Executive Summary
ReversingLabs’ machine learning-based threat hunting system detected malicious code in a legitimate looking package, aiocpa, last week that was engineered to compromise crypto currency wallets. RL then reported the malicious package to the Python Package Index (PyPI) to be taken down, and the PyPI team then published their own blog about the package. Shortly after, researchers at Phylum reported on RL’s discovery of the package. RL’s research team dug deeper because of the apparent uniqueness of the malicious campaign.
Unlike the majority of the attacks targeting open source repositories like npm and PyPI, the malicious actors behind aiocpa were not impersonating or typosquatting legitimate looking packages. Instead, they published their own crypto client tool in order to steadily attract a user base that would later be compromised through a malicious version update. Using RL Spectra Assure to carry out differential analysis of two package versions, our team was able to determine how exactly these attackers carried out this distinctive campaign.
Here’s how the RL research team discovered aiocpa, how attackers took a stealthier route to carry out the campaign — and how machine learning-based threat hunting can make or break a development team’s ability to spot a software supply chain attack before it arises.
Discussion
On November 21, RL’s research team used the company’s Spectra platform and its machine-learning based threat hunting to detect a PyPI package, aiocpa, that contained files with behaviors similar to previously-seen malicious packages published on the PyPI package repository.

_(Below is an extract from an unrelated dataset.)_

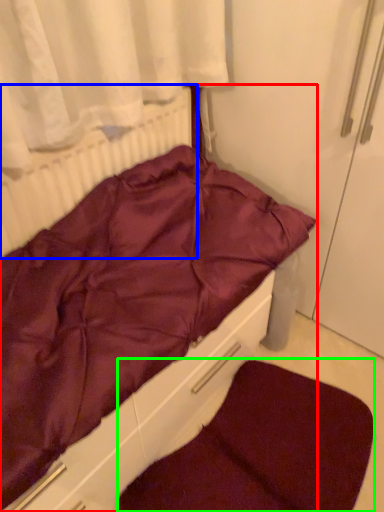 Question: Which is farther away from furniture (highlighted by a red box)? radiator (highlighted by a blue box) or dog bed (highlighted by a green box)?

Choices:
 (A) radiator
 (B) dog bed

Answer: (B)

Figure 1: ML Threat Hunting policy violation
Diving into the package content and looking at the utils/sync.py file that triggered the detection immediately revealed the presence of a suspicious, obfuscated code pattern.

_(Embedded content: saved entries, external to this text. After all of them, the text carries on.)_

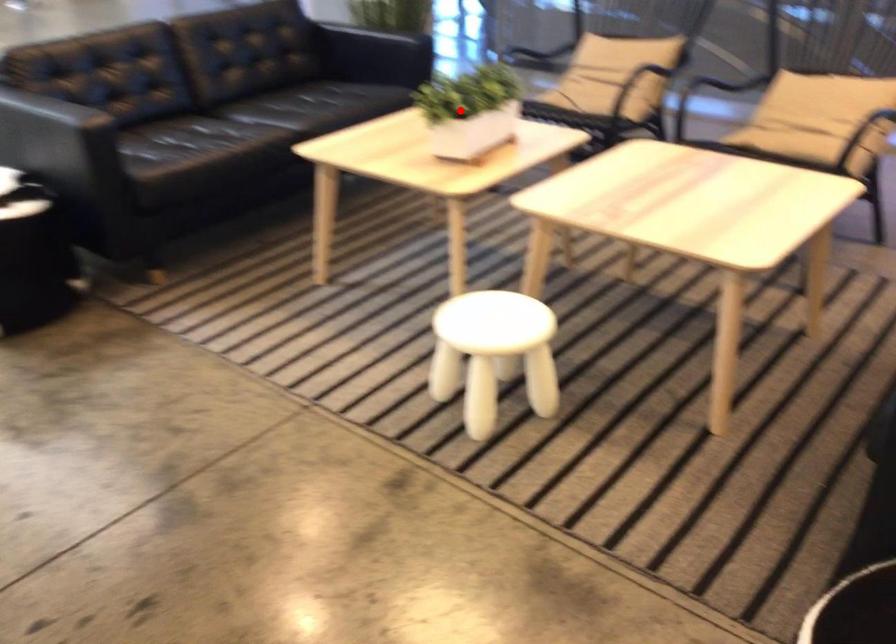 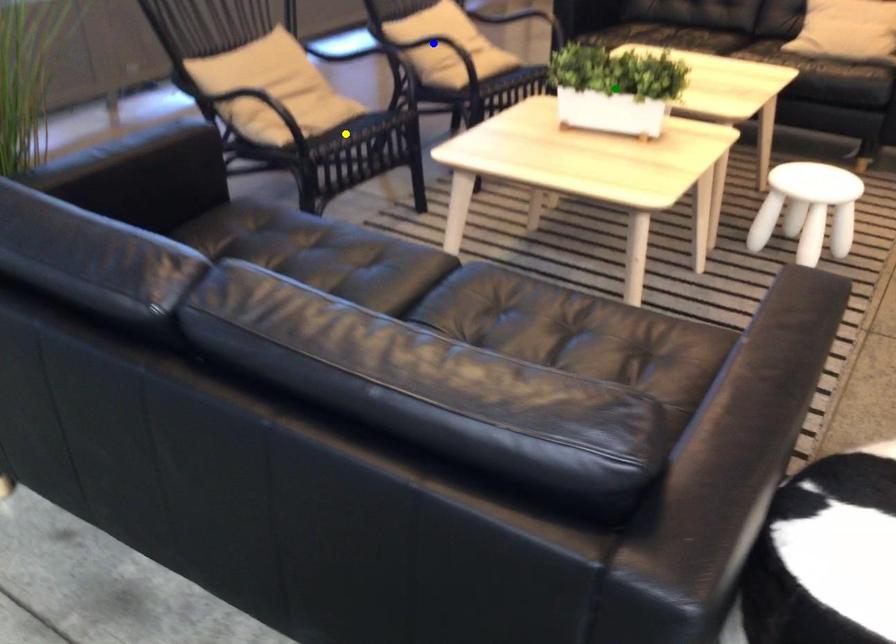 Question: I am providing you with two images of the same scene from different viewpoints. A red point is marked on the first image. You are given multiple points on the second image. Which spot in image 2 lines up with the point in image 1?

Choices:
 (A) green point
 (B) blue point
 (C) yellow point

Answer: (A)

Figure 2: Obfuscated code in sync.py file
During the regular analysis of threats from open source packages, RL researchers often encounter malware using this type of code obfuscation, which includes several recursive layers of Base64 encoding and zlib compression. Deobfuscating it gives insight into the package’s malicious functionality. In this case, deobfuscation yielded a simple wrapper around the CryptoPay initialization function designed to exfiltrate all arguments to a remote Telegram bot. These arguments included sensitive information like tokens related to crypto trading, which can then be used to steal crypto assets.
Figure 3: Deobfuscated infostealer code
RL reported the malicious package to the PyPI security team immediately upon detection, which is visible from their coverage of the incident. PyPI quarantined then removed the package.
It is also worth noting that the malicious actor was observed trying to take over an existing PyPI project named pay, probably to gain access to an established user base, or the attacker estimated that such a package name would attract more victims. This is visible from a request on the PyPI support GitHub pages submitted on September 3rd – just two days after publishing the first version of the aiocpa package.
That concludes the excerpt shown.